SLEMAN — Laga final kasta kedua sepak bola Indonesia yang mempertemukan Garudayaksa FC melawan PSS Sleman berakhir dengan skor 4-3 melalui babak adu penalti. Kedua tim bermain imbang 2-2 hingga waktu tambahan usai, sebelum akhirnya skuat asuhan Widodo Cahyono Putro memastikan gelar juara di hadapan publik Sleman.
Kemenangan Garudayaksa ini sekaligus menutup rangkaian kompetisi musim 2025/2026. Operator kompetisi, I.League, langsung menyerahkan trofi juara beserta sejumlah penghargaan individu bagi para pemain dan pelatih yang dinilai memberikan kontribusi luar biasa selama satu musim penuh.
Penghargaan pemain terbaik musim ini jatuh kepada striker andalan PSS Sleman, Gustavo Tocantins. Penyerang asal Brasil tersebut menjadi sosok kunci di balik keberhasilan tim berjuluk Super Elang Jawa melangkah hingga partai puncak dan mengamankan tiket promosi.
Statistik mencatat Tocantins mengoleksi 24 gol dan 10 assists sepanjang musim.
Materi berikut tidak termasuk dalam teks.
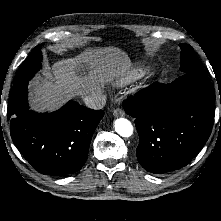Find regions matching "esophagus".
<instances>
[{
  "instance_id": "esophagus-1",
  "label": "esophagus",
  "mask_w": 221,
  "mask_h": 221,
  "mask_svg": "<svg viewBox=\"0 0 221 221\" xmlns=\"http://www.w3.org/2000/svg\"><path fill=\"white\" fill-rule=\"evenodd\" d=\"M113 115H114L115 117H122V116L125 115V112H124V110L121 109V108H116V109L113 111Z\"/></svg>"
}]
</instances>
Selain produktivitasnya di depan gawang, ia dikenal sebagai pemimpin di lapangan yang rajin menjemput bola untuk menghidupkan dinamika serangan tim dari lini tengah.
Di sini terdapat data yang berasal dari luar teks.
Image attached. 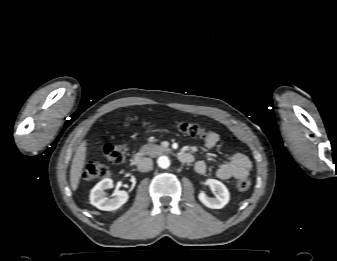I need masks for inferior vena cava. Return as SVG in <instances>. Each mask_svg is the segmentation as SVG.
Listing matches in <instances>:
<instances>
[{
    "mask_svg": "<svg viewBox=\"0 0 337 261\" xmlns=\"http://www.w3.org/2000/svg\"><path fill=\"white\" fill-rule=\"evenodd\" d=\"M152 166H153L152 159L151 158H146V157L141 158L139 160V162H138V165H137L138 170L140 172H147V171H149V170L152 169Z\"/></svg>",
    "mask_w": 337,
    "mask_h": 261,
    "instance_id": "602c4592",
    "label": "inferior vena cava"
}]
</instances>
Ketenangan dan mentalitas pantang menyerah yang ditunjukkan pemain bernomor punggung sembilan ini seringkali menjadi pembeda dalam momen-momen krusial, terutama saat PSS menghadapi tekanan besar di fase gugur.
Selain Garudayaksa FC dan PSS Sleman, satu tiket promosi tersisa berhasil diamankan oleh Adhyaksa FC Banten. Kepastian ini didapat setelah tim asuhan Ade Suhendra tersebut memenangkan laga play-off melawan Persipura Jayapura sehari sebelum partai final digelar.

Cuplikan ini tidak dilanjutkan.